*** Record excerpts

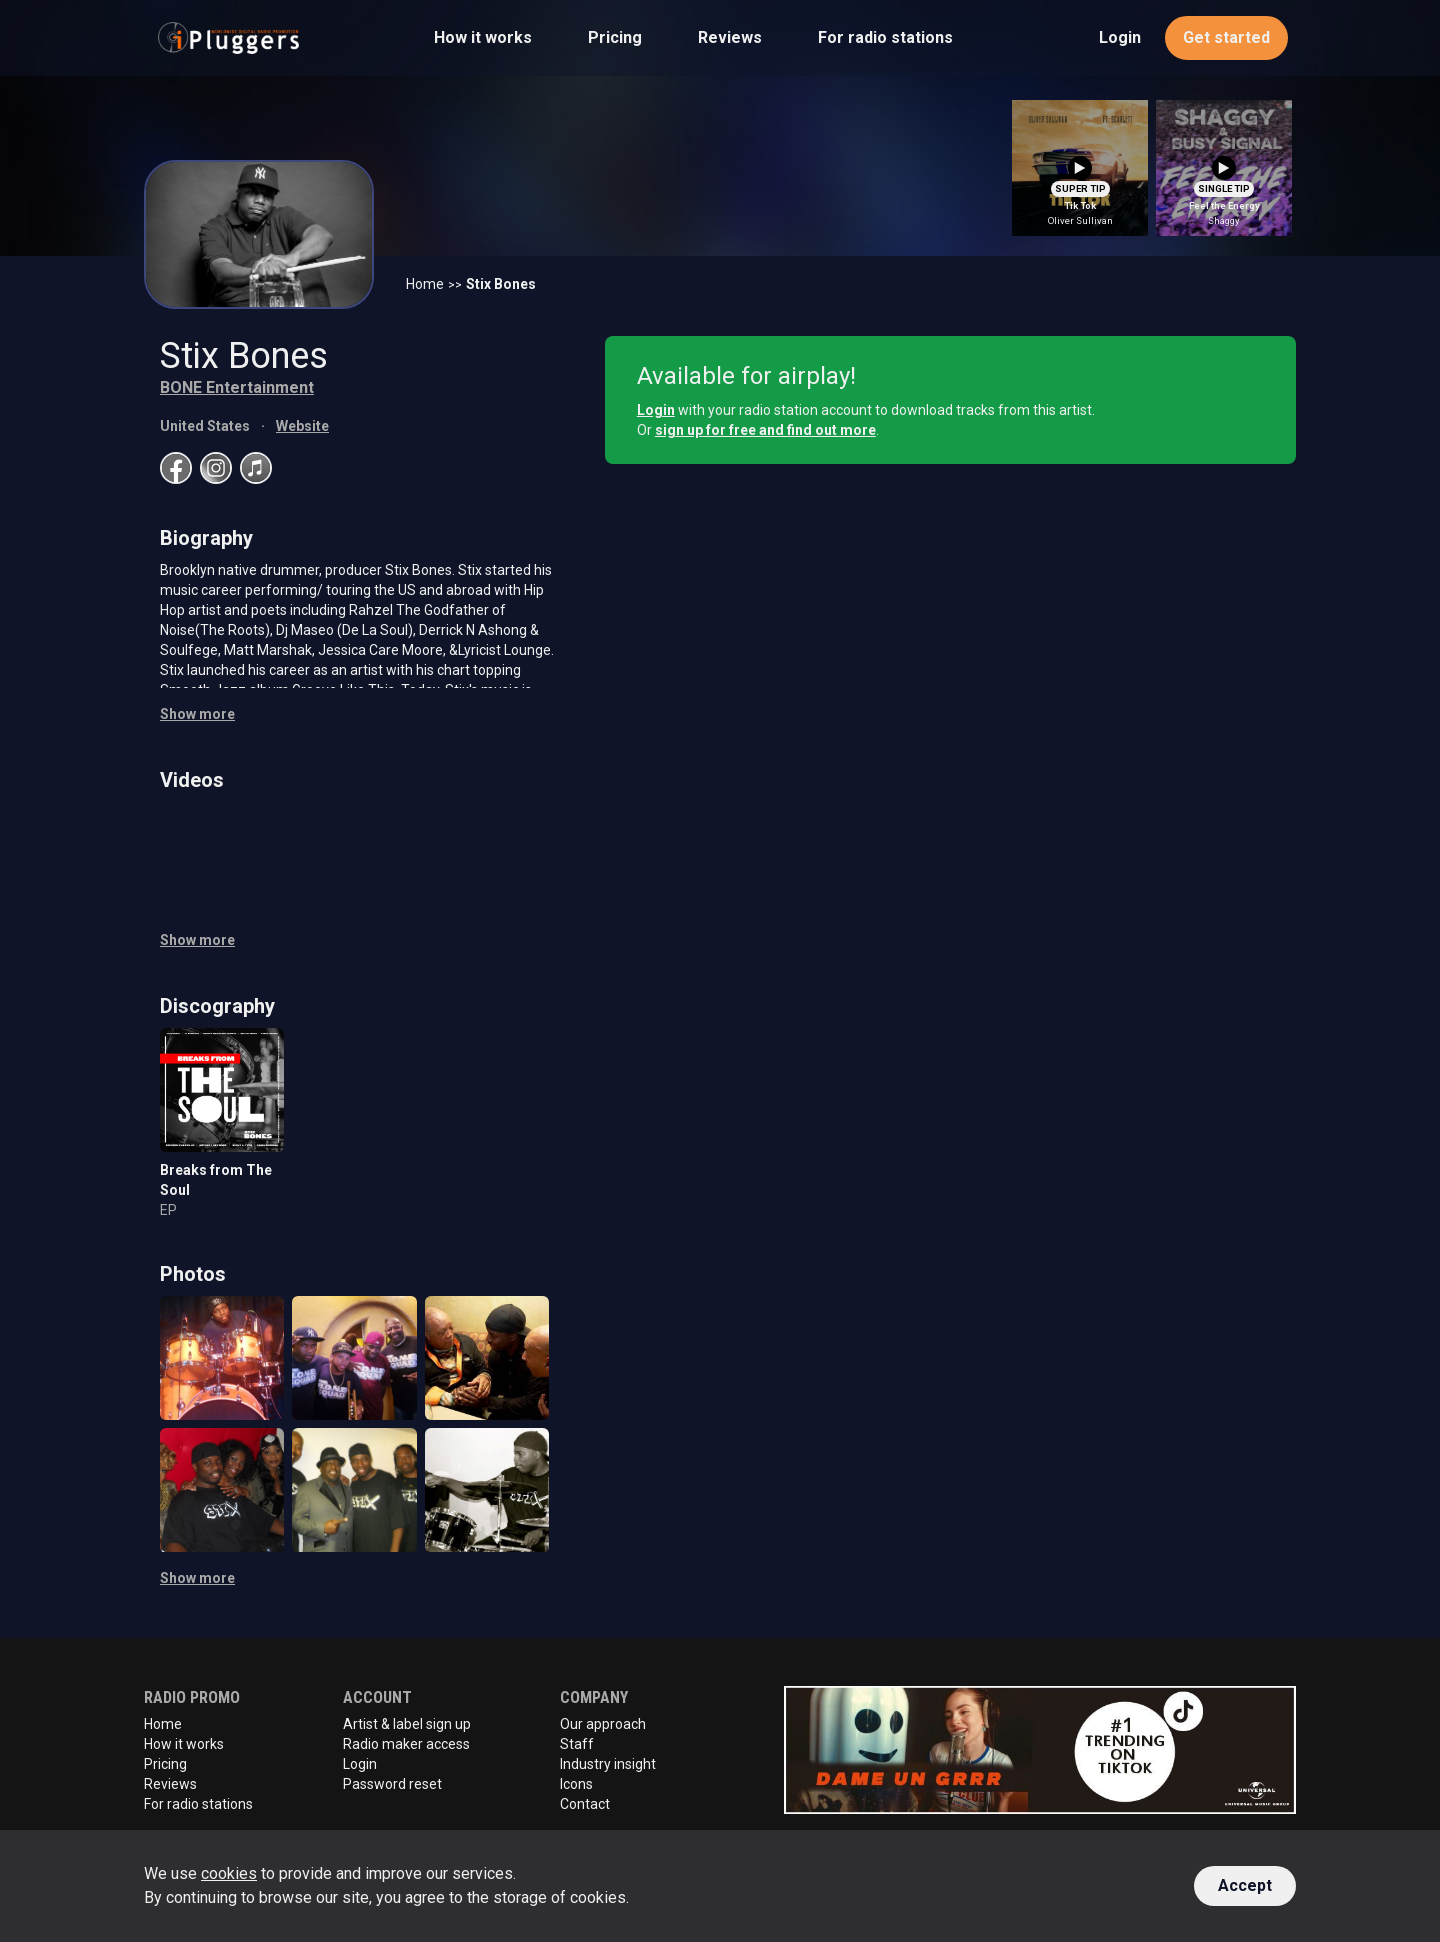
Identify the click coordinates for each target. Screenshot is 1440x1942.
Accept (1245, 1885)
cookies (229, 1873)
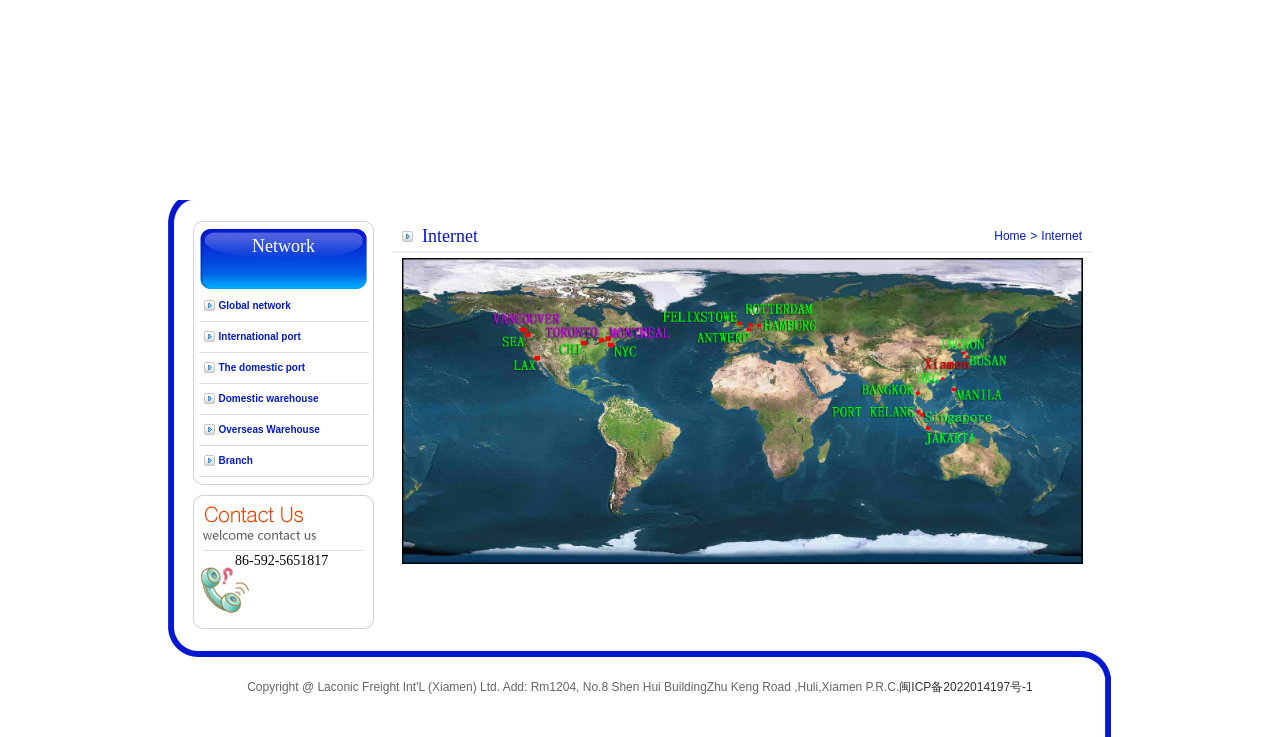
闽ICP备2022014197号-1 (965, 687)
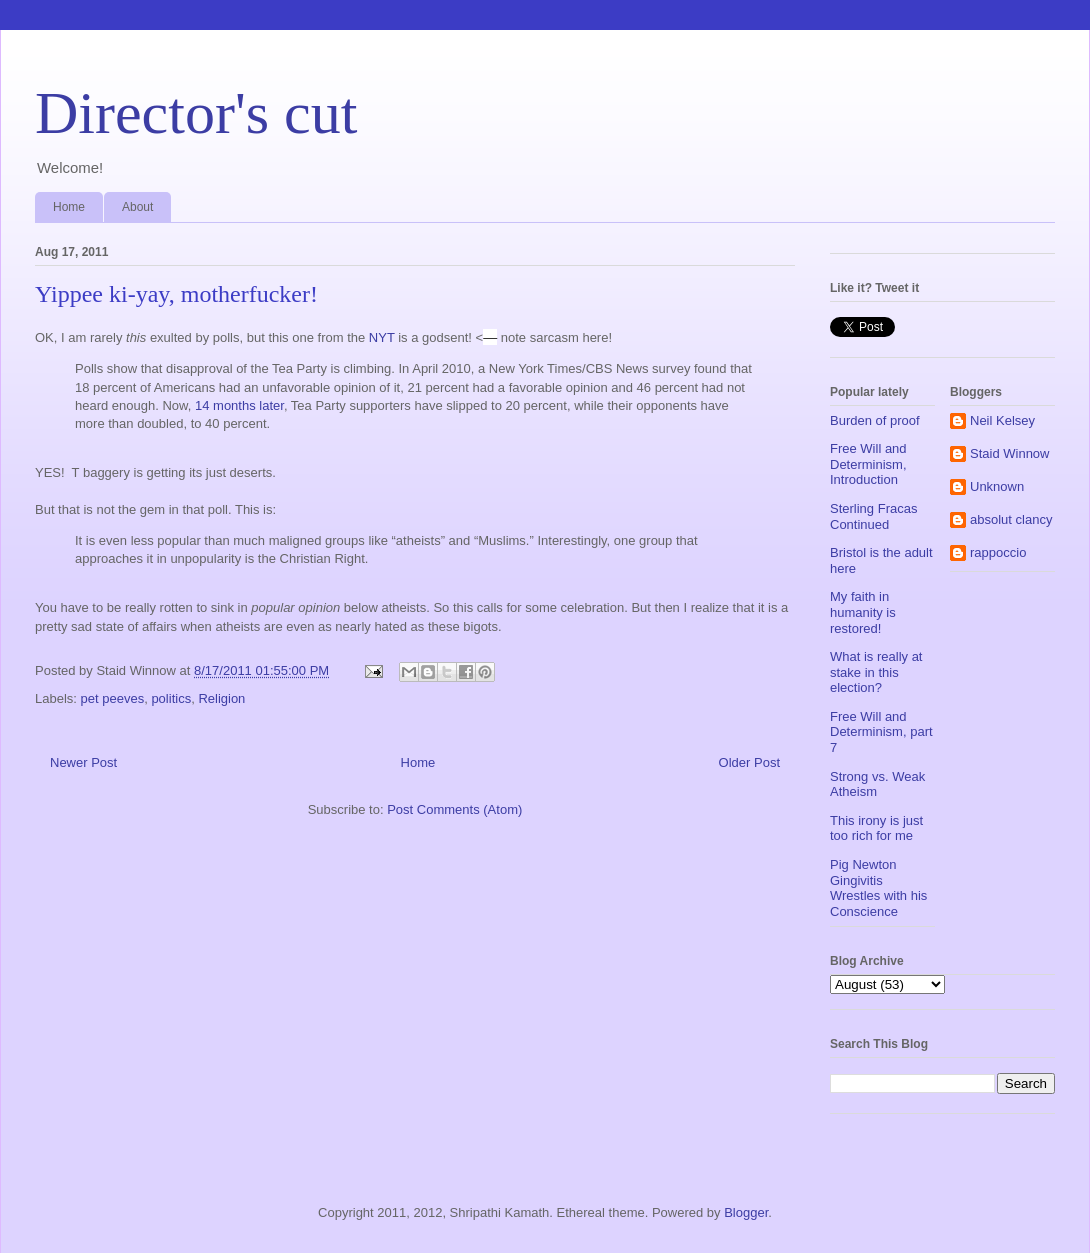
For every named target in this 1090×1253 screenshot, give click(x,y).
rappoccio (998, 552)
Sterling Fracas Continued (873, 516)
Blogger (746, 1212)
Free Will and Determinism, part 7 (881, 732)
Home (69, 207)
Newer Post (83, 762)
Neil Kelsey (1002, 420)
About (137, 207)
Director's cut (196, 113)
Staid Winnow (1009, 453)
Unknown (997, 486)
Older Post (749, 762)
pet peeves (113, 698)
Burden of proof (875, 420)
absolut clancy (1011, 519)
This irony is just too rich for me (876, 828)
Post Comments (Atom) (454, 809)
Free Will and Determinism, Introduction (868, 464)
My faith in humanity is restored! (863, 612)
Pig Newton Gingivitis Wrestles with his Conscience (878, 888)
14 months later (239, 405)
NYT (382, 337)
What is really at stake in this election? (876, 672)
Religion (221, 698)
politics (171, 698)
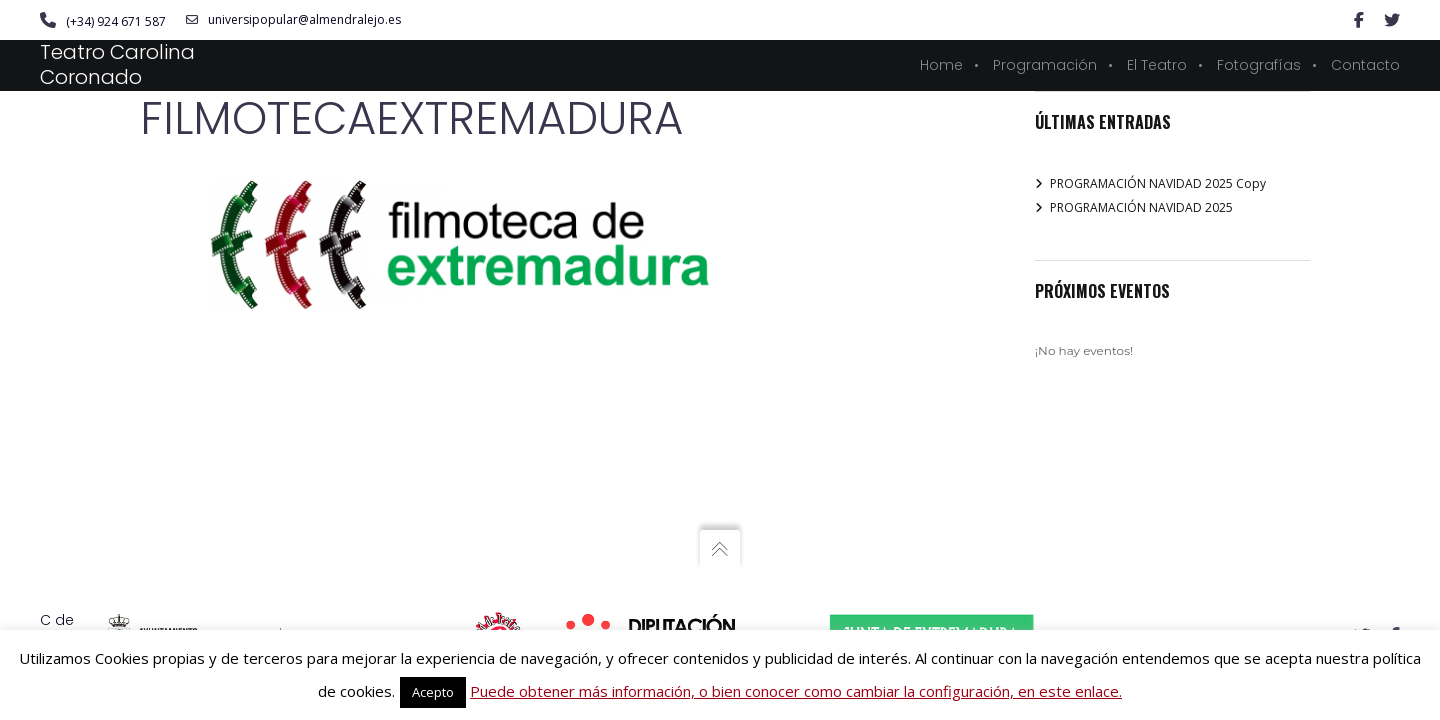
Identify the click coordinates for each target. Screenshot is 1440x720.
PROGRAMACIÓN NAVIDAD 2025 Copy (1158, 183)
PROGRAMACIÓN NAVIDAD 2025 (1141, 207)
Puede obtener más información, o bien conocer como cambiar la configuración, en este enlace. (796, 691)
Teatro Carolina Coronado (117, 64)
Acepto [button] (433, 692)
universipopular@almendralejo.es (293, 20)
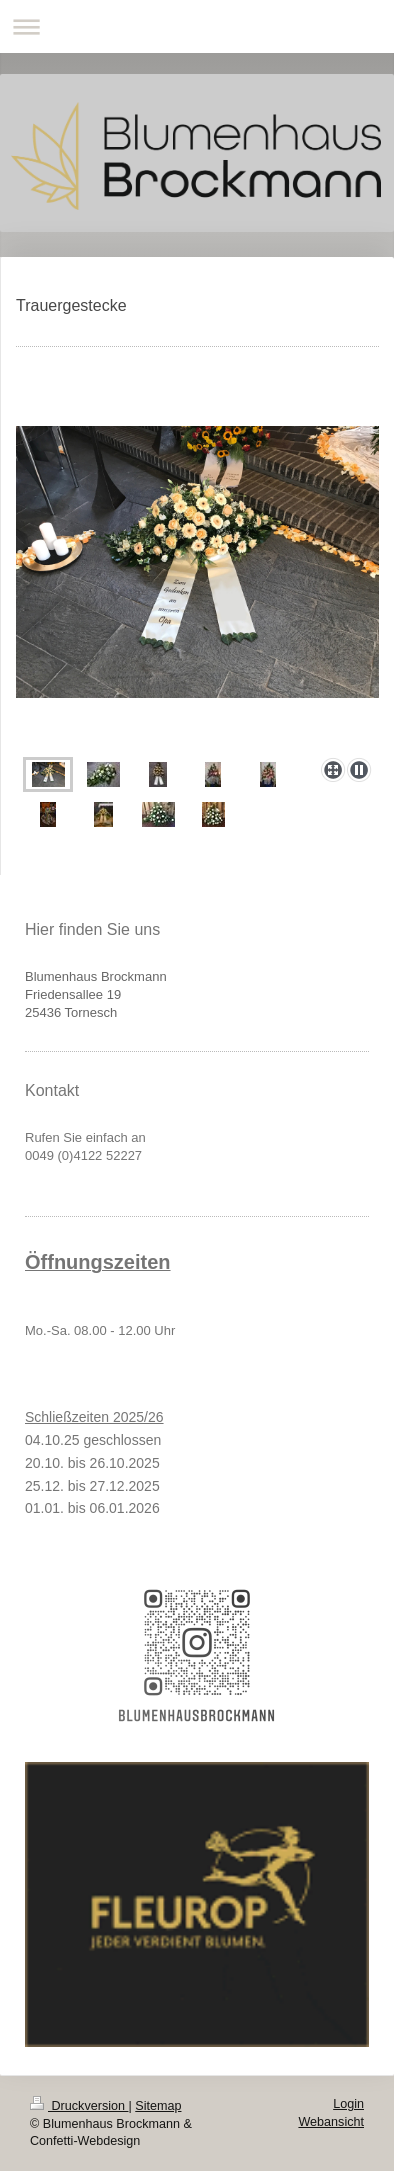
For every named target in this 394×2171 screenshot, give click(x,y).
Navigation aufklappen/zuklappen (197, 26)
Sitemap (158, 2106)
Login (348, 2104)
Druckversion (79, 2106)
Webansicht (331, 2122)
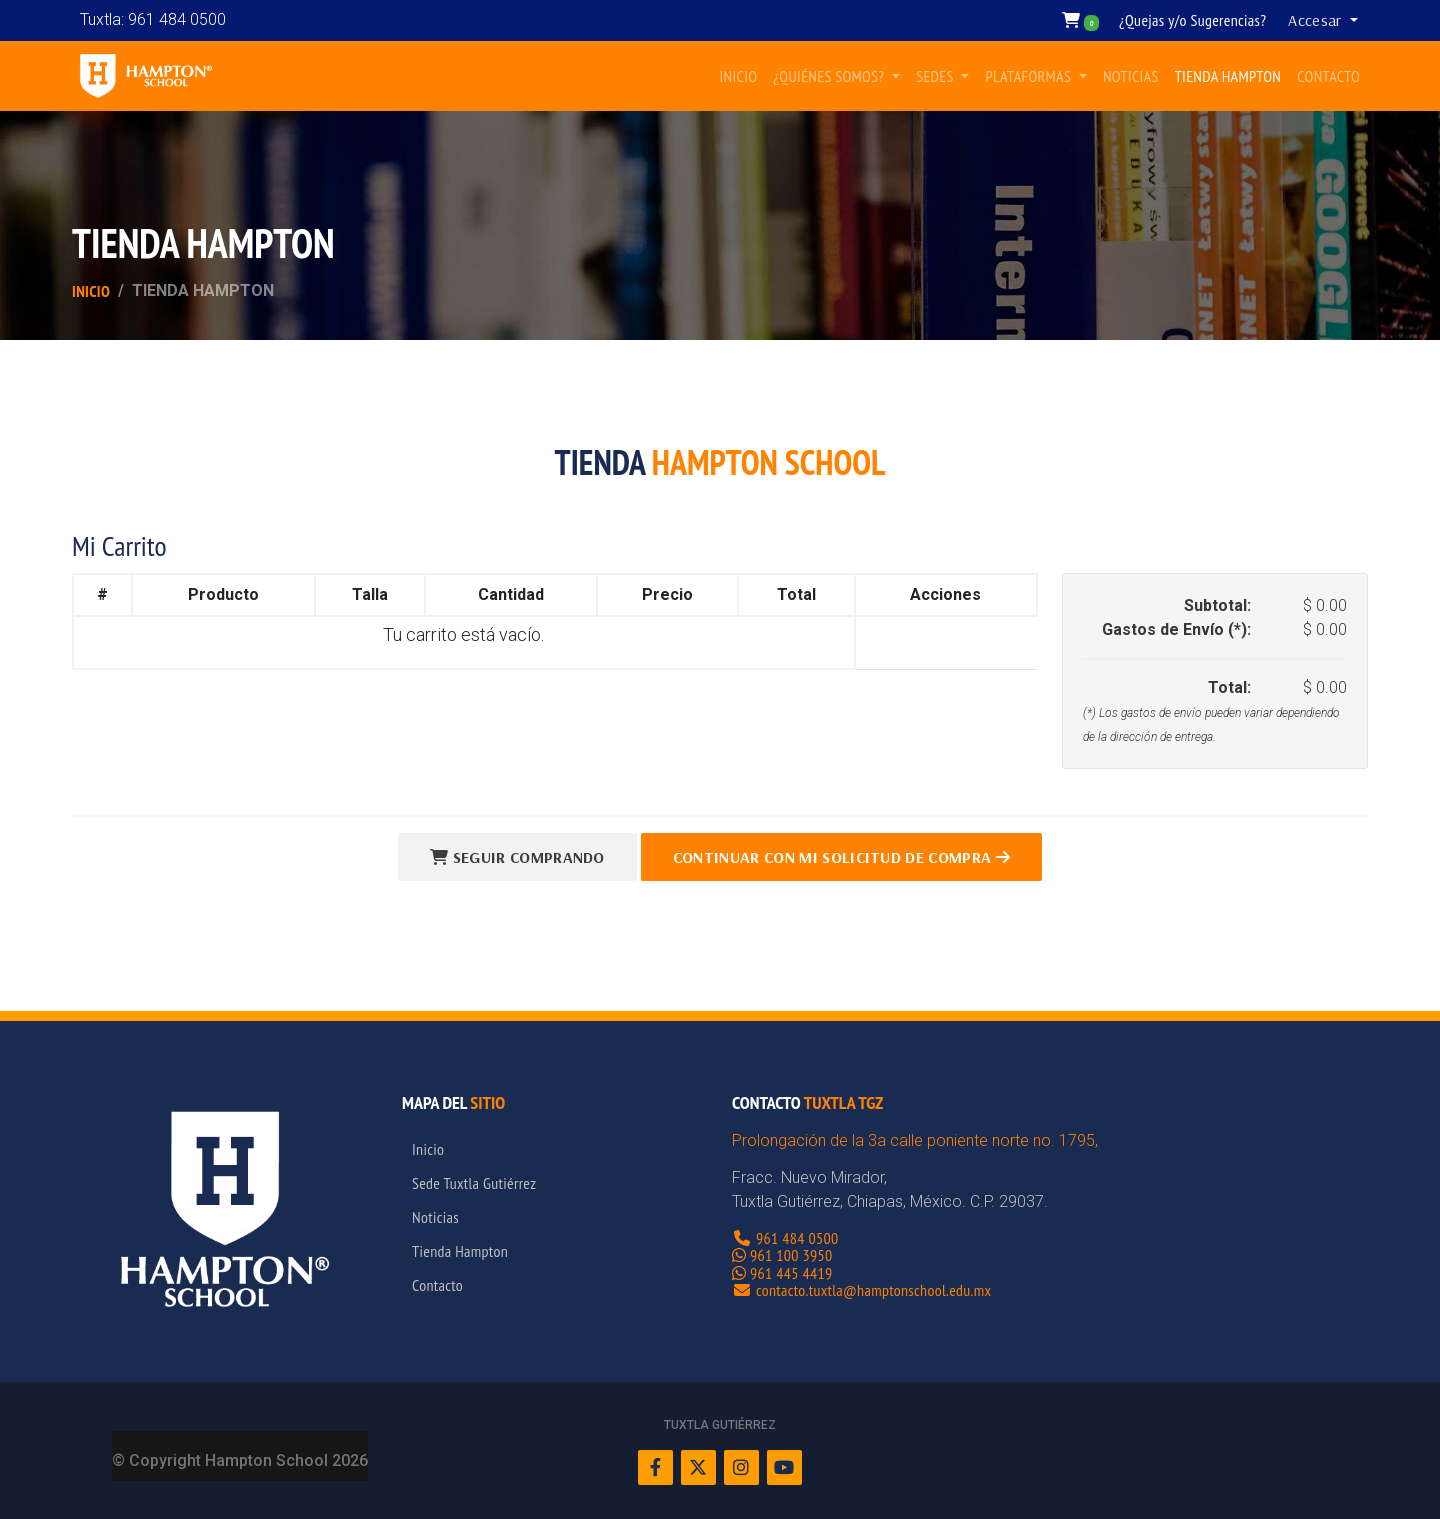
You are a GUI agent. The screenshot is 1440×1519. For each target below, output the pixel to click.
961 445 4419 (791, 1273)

******

What is needed: From the line containing "For every named target in this 394×2171" to the last line of the records, inclusive, output the lines exactly as written and nothing else; leave out the pictures.

Solution to this problem:
For every named target in this 394×2171 screenshot, give click(x,y).
Navigation aufklappen/zuklappen (197, 26)
Sitemap (158, 2106)
Login (348, 2104)
Druckversion (79, 2106)
Webansicht (331, 2122)
You are a GUI agent. The screenshot is 1440×1519. For each target below, output the pixel to click.
961 445 4419 (791, 1273)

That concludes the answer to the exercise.